Quentin Reynaud: « J’avais le sentiment qu’aucun film n’avait traduit la difficulté psychologique et physique du tennis »

Jean-François Pluijgers
Jean-François Pluijgers Journaliste cinéma

Cinq ans après Paris-Willouby, cosigné avec Arthur Delaire, Quentin Reynaud s’invite sur les courts de Roland-Garros le temps d’un 5ème set retraçant le combat d’un tennisman sur le retour. Entretien.

Les 120e internationaux de France auront à peine rendu leur verdict que débarquera sur les écrans 5ème set (lire notre critique), le premier long métrage jamais tourné dans les allées de Roland- Garros. Quentin Reynaud y met en scène le combat de Thomas Edison, tennisman naviguant dans les profondeurs du classement ATP, et retrouvant, 17 ans après avoir atteint les demi-finales du tournoi, le théâtre de ses éphémères exploits, pour un baroud d’honneur. Ce projet, le cinéaste bordelais le porte depuis une dizaine d’années déjà: « Je suis joueur de tennis, je le pratique depuis que je suis tout petit, j’ai donc une bonne connaissance de ce sport, de la mythologie tennistique, des anciens joueurs, de son histoire, et j’avais le sentiment qu’aucun film au cinéma n’avait traduit la difficulté psychologique et physique de cette discipline. Dans les films sur le tennis déjà tournés, il sert plutôt de toile de fond: Battle of the Sexes est plus un film sur Billie Jean King et l’émancipation, Borg McEnroe parle plus de l’affrontement de deux personnages qui ont réussi avec des personnalités très fortes, et le film de Woody Allen, Match Point, ne porte pas vraiment sur le tennis. Mon idée était de me situer au plus proche de ce qui constitue la réalité et la difficulté d’être un joueur de tennis, discipline considérée comme la plus dure après les sports de combat. »

Quentin Reynaud (à gauche):
Quentin Reynaud (à gauche): « Alex Lutz a apporté au personnage un petit côté à la Buster Keaton, avec une sorte de nostalgie dans le regard.
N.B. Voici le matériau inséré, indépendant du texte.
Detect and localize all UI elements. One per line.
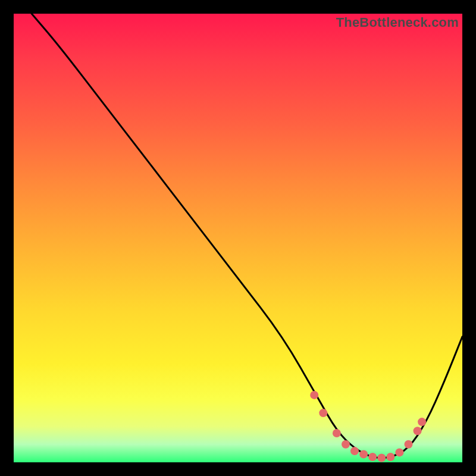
plot-area xyxy=(14,14,462,462)
watermark-text: TheBottleneck.com xyxy=(336,15,459,30)
chart-frame: TheBottleneck.com xyxy=(14,14,462,462)
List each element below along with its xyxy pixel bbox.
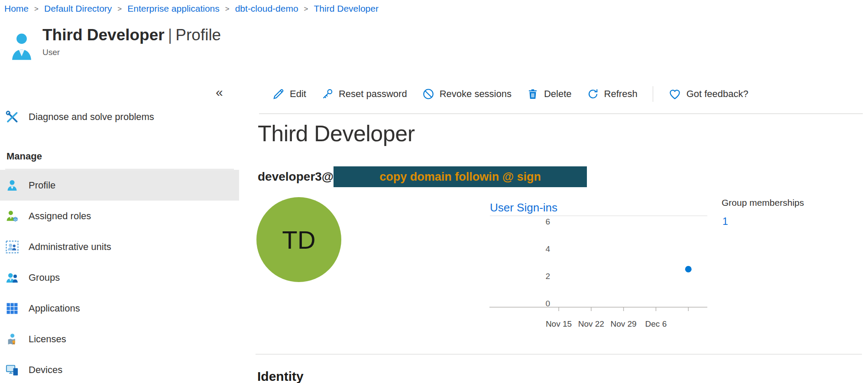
sidebar-item-groups[interactable]: Groups xyxy=(0,262,239,293)
tools-icon xyxy=(6,110,19,123)
toolbar-divider xyxy=(653,86,653,102)
sidebar-menu: Profile Assigned roles xyxy=(0,170,239,383)
sidebar-item-label: Groups xyxy=(29,272,60,283)
sidebar-item-devices[interactable]: Devices xyxy=(0,354,239,383)
grid-icon xyxy=(6,302,19,315)
breadcrumb-separator: > xyxy=(304,4,308,13)
breadcrumb-separator: > xyxy=(225,4,230,13)
button-label: Refresh xyxy=(604,88,638,100)
email-prefix: developer3@ xyxy=(258,170,334,184)
sidebar-item-diagnose-and-solve-problems[interactable]: Diagnose and solve problems xyxy=(0,107,239,127)
breadcrumb-separator: > xyxy=(34,4,39,13)
admin-units-icon xyxy=(6,240,19,253)
svg-text:6: 6 xyxy=(545,217,550,226)
person-icon xyxy=(6,179,19,192)
button-label: Edit xyxy=(290,88,306,100)
svg-text:Dec 6: Dec 6 xyxy=(645,319,667,328)
pencil-icon xyxy=(272,88,285,100)
delete-button[interactable]: Delete xyxy=(527,88,572,100)
block-icon xyxy=(422,88,434,100)
section-divider xyxy=(256,354,862,354)
object-type-label: User xyxy=(42,48,221,57)
trash-icon xyxy=(527,88,539,100)
breadcrumb-separator: > xyxy=(117,4,122,13)
page-title-name: Third Developer xyxy=(42,26,165,44)
page-title: Third Developer|Profile xyxy=(42,26,221,44)
revoke-sessions-button[interactable]: Revoke sessions xyxy=(422,88,512,100)
sign-ins-chart: User Sign-ins 0246Nov 15Nov 22Nov 29Dec … xyxy=(476,191,745,338)
svg-text:Nov 22: Nov 22 xyxy=(578,319,604,328)
person-role-icon xyxy=(6,210,19,223)
page-title-section: Profile xyxy=(175,26,221,44)
identity-section-heading: Identity xyxy=(257,369,304,383)
sidebar-item-applications[interactable]: Applications xyxy=(0,293,239,324)
user-principal-name: developer3@ copy domain followin @ sign xyxy=(258,166,587,187)
reset-password-button[interactable]: Reset password xyxy=(321,88,407,100)
refresh-button[interactable]: Refresh xyxy=(587,88,638,100)
got-feedback-button[interactable]: Got feedback? xyxy=(668,88,748,101)
button-label: Reset password xyxy=(339,88,407,100)
sidebar-item-profile[interactable]: Profile xyxy=(0,170,239,201)
breadcrumb-home[interactable]: Home xyxy=(4,3,29,14)
sidebar-collapse-button[interactable]: « xyxy=(216,86,223,99)
svg-text:Nov 15: Nov 15 xyxy=(546,319,572,328)
heart-icon xyxy=(668,88,681,101)
devices-icon xyxy=(6,364,19,377)
avatar: TD xyxy=(256,197,341,282)
page-header: Third Developer|Profile User xyxy=(10,26,221,63)
sidebar-item-label: Profile xyxy=(29,180,55,191)
sidebar-item-licenses[interactable]: Licenses xyxy=(0,324,239,354)
breadcrumb-enterprise-applications[interactable]: Enterprise applications xyxy=(127,3,219,14)
sidebar-section-manage: Manage xyxy=(6,151,42,162)
user-icon xyxy=(10,30,34,63)
sidebar-item-label: Diagnose and solve problems xyxy=(29,111,154,123)
group-memberships-count-link[interactable]: 1 xyxy=(722,216,728,227)
signin-data-point xyxy=(685,266,692,273)
svg-text:2: 2 xyxy=(545,272,550,281)
sidebar-divider xyxy=(5,169,234,169)
command-bar: Edit Reset password Revoke sessions De xyxy=(272,84,748,104)
user-display-name: Third Developer xyxy=(258,120,415,146)
sidebar: « Diagnose and solve problems Manage Pro… xyxy=(0,65,239,383)
email-domain-redaction: copy domain followin @ sign xyxy=(334,166,587,187)
refresh-icon xyxy=(587,88,599,100)
button-label: Revoke sessions xyxy=(440,88,512,100)
sidebar-item-label: Applications xyxy=(29,303,80,314)
edit-button[interactable]: Edit xyxy=(272,88,306,100)
sidebar-item-label: Administrative units xyxy=(29,241,111,253)
key-icon xyxy=(321,88,334,100)
sidebar-item-label: Licenses xyxy=(29,334,66,345)
sidebar-item-assigned-roles[interactable]: Assigned roles xyxy=(0,201,239,231)
page-title-separator: | xyxy=(165,26,176,44)
button-label: Delete xyxy=(544,88,572,100)
sign-ins-plot: 0246Nov 15Nov 22Nov 29Dec 6 xyxy=(476,191,745,338)
svg-text:Nov 29: Nov 29 xyxy=(610,319,636,328)
breadcrumb-default-directory[interactable]: Default Directory xyxy=(44,3,112,14)
button-label: Got feedback? xyxy=(687,88,748,100)
breadcrumb-dbt-cloud-demo[interactable]: dbt-cloud-demo xyxy=(235,3,298,14)
groups-icon xyxy=(6,271,19,284)
breadcrumb: Home > Default Directory > Enterprise ap… xyxy=(4,3,379,14)
breadcrumb-third-developer[interactable]: Third Developer xyxy=(314,3,379,14)
svg-text:0: 0 xyxy=(545,299,550,308)
license-icon xyxy=(6,333,19,346)
user-profile-page: Home > Default Directory > Enterprise ap… xyxy=(0,0,868,383)
svg-text:4: 4 xyxy=(545,244,550,253)
sidebar-item-administrative-units[interactable]: Administrative units xyxy=(0,231,239,262)
sidebar-item-label: Devices xyxy=(29,364,62,376)
content-divider xyxy=(259,114,863,114)
group-memberships-label: Group memberships xyxy=(722,198,804,208)
sidebar-item-label: Assigned roles xyxy=(29,211,91,222)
Et je savais qu’il aurait un investissement total dans le rôle. »

Une apologie du temps long

À l’inverse de ces derniers, objets d’un intérêt soutenu du 7e art, le tennis n’a d’ailleurs guère retenu l’attention des cinéastes, même s’il y eut bien Hard, Fast and Beautiful!, d’Ida Lupino, ou, plus près de nous, Terre battue, de Stéphane Demoustier. Et qu’il arriva que des réalisateurs montent au filet le temps d’une scène, comme Alfred Hitchcock dans Strangers on a Train, Jacques Tati pour Les Vacances de Monsieur Hulot ou Wes Anderson avec The Royal Tenenbaums. Une présence restée malgré tout fort marginale, à quoi Reynaud avance une explication: « Le tennis n’est pas du tout cinématographique. C’est très télévisuel, mais le gros problème du tennis, d’un point de vue cinéma, c’est que les deux joueurs ne peuvent pas être dans le même plan. En boxe, les deux adversaires sont proches, dans le même plan, on a les visages, la transpiration, ils se tapent sur la gueule, tout va bien. Le tennis, ils sont à 30 mètres l’un de l’autre, ils se mettent des patates mais ils ne peuvent pas se toucher, c’est horrible. » Un écueil que le réalisateur a essayé de contourner en veillant à rendre le jeu plus agressif, et en restant, pendant les matchs qui rythment le récit, très proche des personnages. « Je les cadre de très près, je les suis à l’épaule, et par le jeu de coupe, je les rapproche. Le chef-opérateur était équipé de protections latérales, et quand les joueurs frappaient dans les plans de face, il prenait des coups de raquette… »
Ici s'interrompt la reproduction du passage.